**Data for processing:**
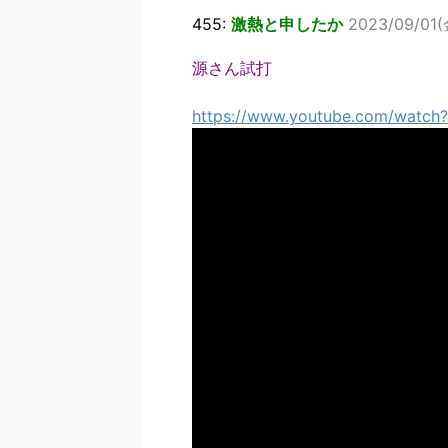
455:
激熱と申したか
2023/09/01(金
源さん試打
https://www.youtube.com/watc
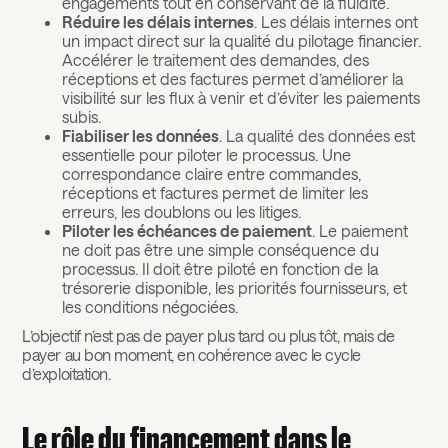
engagements tout en conservant de la fluidité.
Réduire les délais internes
. Les délais internes ont
un impact direct sur la qualité du pilotage financier.
Accélérer le traitement des demandes, des
réceptions et des factures permet d’améliorer la
visibilité sur les flux à venir et d’éviter les paiements
subis.
Fiabiliser les données
. La qualité des données est
essentielle pour piloter le processus. Une
correspondance claire entre commandes,
réceptions et factures permet de limiter les
erreurs, les doublons ou les litiges.
Piloter les échéances de paiement
. Le paiement
ne doit pas être une simple conséquence du
processus. Il doit être piloté en fonction de la
trésorerie disponible, les priorités fournisseurs, et
les conditions négociées.
L’objectif n’est pas de payer plus tard ou plus tôt, mais de
payer au bon moment, en cohérence avec le cycle
d’exploitation.
Le rôle du financement dans le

**Your assignment:**
The answer must consist of every line from the entries above that contains the string "qualité".

**Answer box:**
un impact direct sur la qualité du pilotage financier.
. La qualité des données est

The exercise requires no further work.